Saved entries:
■ ■ ■ ■ ■ ■ ■
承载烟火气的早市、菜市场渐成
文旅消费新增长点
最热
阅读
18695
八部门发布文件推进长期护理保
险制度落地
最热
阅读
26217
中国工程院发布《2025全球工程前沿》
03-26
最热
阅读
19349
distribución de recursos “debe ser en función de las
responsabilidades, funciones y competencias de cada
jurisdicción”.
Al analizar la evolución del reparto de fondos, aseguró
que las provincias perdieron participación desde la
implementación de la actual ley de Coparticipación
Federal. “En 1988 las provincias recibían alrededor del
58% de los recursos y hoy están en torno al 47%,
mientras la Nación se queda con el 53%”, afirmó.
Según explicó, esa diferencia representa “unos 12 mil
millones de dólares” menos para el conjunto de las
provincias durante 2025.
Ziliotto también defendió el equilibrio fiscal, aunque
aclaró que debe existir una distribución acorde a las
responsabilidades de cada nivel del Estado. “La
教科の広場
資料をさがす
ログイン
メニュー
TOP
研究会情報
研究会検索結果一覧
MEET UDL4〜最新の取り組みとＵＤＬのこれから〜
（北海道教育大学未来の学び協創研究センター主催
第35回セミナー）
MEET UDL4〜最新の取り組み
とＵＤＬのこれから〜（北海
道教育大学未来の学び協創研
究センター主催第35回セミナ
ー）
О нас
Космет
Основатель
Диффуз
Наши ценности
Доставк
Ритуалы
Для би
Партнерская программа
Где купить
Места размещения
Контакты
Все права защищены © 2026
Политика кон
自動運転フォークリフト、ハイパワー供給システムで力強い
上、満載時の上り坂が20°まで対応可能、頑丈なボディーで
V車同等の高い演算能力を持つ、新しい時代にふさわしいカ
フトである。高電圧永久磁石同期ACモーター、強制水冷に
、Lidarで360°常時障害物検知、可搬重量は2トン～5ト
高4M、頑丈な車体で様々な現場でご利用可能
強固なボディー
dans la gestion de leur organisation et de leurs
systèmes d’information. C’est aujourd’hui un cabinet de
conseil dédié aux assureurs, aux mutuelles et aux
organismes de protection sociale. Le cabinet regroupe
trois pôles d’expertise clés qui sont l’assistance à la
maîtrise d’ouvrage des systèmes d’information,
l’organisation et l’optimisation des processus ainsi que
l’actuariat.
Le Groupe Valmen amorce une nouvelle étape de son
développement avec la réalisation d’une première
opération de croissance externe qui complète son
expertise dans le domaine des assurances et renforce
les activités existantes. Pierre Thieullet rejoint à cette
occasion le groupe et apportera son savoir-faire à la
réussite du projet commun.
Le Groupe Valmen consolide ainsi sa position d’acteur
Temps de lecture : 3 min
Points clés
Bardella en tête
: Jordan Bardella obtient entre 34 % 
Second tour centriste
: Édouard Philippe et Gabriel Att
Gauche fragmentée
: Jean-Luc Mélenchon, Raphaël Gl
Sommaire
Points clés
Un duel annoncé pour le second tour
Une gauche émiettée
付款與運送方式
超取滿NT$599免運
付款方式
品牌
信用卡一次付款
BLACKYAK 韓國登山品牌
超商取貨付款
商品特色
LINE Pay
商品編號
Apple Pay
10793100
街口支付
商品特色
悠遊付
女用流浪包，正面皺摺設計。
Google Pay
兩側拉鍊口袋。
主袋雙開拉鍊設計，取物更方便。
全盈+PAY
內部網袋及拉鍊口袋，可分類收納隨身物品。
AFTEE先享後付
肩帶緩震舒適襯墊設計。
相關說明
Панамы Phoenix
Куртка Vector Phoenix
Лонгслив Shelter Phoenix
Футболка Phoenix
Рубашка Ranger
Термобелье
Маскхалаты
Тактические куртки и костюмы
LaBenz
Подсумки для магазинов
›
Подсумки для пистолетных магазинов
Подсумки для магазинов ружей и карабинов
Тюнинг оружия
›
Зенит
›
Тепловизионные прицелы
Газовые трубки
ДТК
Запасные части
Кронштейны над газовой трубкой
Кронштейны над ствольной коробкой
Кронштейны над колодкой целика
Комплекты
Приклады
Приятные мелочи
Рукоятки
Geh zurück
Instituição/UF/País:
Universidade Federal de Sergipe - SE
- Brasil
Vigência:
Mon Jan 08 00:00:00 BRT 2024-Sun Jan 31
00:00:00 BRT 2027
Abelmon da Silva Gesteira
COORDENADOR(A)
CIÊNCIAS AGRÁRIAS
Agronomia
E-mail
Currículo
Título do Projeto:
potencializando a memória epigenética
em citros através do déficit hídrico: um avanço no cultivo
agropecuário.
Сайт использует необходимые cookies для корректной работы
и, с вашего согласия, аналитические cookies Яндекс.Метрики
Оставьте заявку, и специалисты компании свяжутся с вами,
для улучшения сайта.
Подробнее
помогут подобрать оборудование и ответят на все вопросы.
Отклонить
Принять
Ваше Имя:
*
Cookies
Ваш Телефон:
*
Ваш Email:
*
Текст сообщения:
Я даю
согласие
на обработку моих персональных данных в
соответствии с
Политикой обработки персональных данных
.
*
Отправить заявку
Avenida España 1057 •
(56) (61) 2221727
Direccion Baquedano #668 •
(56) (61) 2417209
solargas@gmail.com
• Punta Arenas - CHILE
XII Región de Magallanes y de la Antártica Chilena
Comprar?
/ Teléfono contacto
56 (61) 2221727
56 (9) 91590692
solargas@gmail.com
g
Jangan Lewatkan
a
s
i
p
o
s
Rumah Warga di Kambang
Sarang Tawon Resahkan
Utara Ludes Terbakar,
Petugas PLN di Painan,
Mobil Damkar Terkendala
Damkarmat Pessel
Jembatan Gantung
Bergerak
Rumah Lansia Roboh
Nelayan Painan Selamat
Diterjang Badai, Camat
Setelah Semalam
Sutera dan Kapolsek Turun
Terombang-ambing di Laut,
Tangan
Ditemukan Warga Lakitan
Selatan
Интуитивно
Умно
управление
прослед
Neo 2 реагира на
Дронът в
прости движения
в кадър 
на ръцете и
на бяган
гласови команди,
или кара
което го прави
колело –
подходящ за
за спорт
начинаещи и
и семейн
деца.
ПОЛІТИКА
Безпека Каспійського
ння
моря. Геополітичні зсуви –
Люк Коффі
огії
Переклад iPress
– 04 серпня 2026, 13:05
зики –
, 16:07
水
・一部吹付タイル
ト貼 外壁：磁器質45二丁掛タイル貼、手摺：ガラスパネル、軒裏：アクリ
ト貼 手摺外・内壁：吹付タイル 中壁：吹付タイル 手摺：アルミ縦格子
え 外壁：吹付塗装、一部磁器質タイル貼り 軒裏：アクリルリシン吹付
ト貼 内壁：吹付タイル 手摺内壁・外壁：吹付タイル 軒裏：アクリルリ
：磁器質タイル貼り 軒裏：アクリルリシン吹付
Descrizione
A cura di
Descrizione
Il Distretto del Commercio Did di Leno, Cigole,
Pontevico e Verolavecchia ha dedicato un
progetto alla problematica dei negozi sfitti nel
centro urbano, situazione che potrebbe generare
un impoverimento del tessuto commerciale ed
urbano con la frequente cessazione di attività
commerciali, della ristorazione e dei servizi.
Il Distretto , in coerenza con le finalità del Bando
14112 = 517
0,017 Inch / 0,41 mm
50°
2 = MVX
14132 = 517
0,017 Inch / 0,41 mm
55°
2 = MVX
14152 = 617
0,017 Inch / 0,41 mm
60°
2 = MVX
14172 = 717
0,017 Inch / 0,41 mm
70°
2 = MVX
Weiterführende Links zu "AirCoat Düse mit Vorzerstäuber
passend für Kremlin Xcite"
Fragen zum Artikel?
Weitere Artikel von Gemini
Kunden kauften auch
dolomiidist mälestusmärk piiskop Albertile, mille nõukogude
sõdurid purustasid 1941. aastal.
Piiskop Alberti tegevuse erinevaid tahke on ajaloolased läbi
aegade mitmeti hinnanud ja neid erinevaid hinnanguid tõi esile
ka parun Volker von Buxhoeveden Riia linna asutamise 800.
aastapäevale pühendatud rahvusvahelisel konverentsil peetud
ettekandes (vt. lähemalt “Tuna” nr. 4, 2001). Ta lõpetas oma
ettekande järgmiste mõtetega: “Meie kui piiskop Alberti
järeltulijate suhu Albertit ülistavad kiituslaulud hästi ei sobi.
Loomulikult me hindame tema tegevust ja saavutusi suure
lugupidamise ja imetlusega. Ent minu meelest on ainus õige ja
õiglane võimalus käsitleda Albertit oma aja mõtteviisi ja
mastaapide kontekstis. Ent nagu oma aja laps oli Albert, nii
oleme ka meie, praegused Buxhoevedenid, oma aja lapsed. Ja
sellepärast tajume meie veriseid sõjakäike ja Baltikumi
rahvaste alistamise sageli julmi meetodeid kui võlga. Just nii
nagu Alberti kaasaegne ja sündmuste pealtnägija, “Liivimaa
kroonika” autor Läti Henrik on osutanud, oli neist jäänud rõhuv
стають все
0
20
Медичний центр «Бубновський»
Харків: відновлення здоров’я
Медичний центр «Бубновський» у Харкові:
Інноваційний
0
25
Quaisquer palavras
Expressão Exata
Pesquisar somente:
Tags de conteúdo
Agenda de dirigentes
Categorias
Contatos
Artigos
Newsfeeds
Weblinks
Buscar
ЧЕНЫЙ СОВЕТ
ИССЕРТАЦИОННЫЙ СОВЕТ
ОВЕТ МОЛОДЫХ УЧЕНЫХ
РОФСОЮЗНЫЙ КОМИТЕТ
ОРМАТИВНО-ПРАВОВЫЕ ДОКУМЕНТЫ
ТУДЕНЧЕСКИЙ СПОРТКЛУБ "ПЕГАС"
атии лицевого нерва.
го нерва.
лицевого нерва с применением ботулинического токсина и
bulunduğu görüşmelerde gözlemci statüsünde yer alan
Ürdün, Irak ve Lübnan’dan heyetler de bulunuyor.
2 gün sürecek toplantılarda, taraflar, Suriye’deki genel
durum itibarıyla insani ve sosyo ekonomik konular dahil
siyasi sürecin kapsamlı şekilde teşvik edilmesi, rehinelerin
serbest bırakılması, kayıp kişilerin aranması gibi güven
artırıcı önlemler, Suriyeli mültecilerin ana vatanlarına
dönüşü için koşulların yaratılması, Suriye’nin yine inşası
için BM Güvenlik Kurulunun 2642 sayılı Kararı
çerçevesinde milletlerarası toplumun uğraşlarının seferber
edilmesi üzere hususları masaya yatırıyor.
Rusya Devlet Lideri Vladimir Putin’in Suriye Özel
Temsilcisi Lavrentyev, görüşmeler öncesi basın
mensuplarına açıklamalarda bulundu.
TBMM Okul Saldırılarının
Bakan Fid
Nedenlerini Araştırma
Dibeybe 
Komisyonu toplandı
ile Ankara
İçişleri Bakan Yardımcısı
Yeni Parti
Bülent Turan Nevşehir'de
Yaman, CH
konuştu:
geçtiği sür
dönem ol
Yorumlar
■ ■ ■ ■ ■ ■ ■
### EXERCISE OBJECTIVE
Up to and including the line with "systèmes d’information. C’est", repeat the data exactly, starting from its first line; nothing else belongs in the response.

### EXPECTED ANSWER
承载烟火气的早市、菜市场渐成
文旅消费新增长点
最热
阅读
18695
八部门发布文件推进长期护理保
险制度落地
最热
阅读
26217
中国工程院发布《2025全球工程前沿》
03-26
最热
阅读
19349
distribución de recursos “debe ser en función de las
responsabilidades, funciones y competencias de cada
jurisdicción”.
Al analizar la evolución del reparto de fondos, aseguró
que las provincias perdieron participación desde la
implementación de la actual ley de Coparticipación
Federal. “En 1988 las provincias recibían alrededor del
58% de los recursos y hoy están en torno al 47%,
mientras la Nación se queda con el 53%”, afirmó.
Según explicó, esa diferencia representa “unos 12 mil
millones de dólares” menos para el conjunto de las
provincias durante 2025.
Ziliotto también defendió el equilibrio fiscal, aunque
aclaró que debe existir una distribución acorde a las
responsabilidades de cada nivel del Estado. “La
教科の広場
資料をさがす
ログイン
メニュー
TOP
研究会情報
研究会検索結果一覧
MEET UDL4〜最新の取り組みとＵＤＬのこれから〜
（北海道教育大学未来の学び協創研究センター主催
第35回セミナー）
MEET UDL4〜最新の取り組み
とＵＤＬのこれから〜（北海
道教育大学未来の学び協創研
究センター主催第35回セミナ
ー）
О нас
Космет
Основатель
Диффуз
Наши ценности
Доставк
Ритуалы
Для би
Партнерская программа
Где купить
Места размещения
Контакты
Все права защищены © 2026
Политика кон
自動運転フォークリフト、ハイパワー供給システムで力強い
上、満載時の上り坂が20°まで対応可能、頑丈なボディーで
V車同等の高い演算能力を持つ、新しい時代にふさわしいカ
フトである。高電圧永久磁石同期ACモーター、強制水冷に
、Lidarで360°常時障害物検知、可搬重量は2トン～5ト
高4M、頑丈な車体で様々な現場でご利用可能
強固なボディー
dans la gestion de leur organisation et de leurs
systèmes d’information. C’est aujourd’hui un cabinet de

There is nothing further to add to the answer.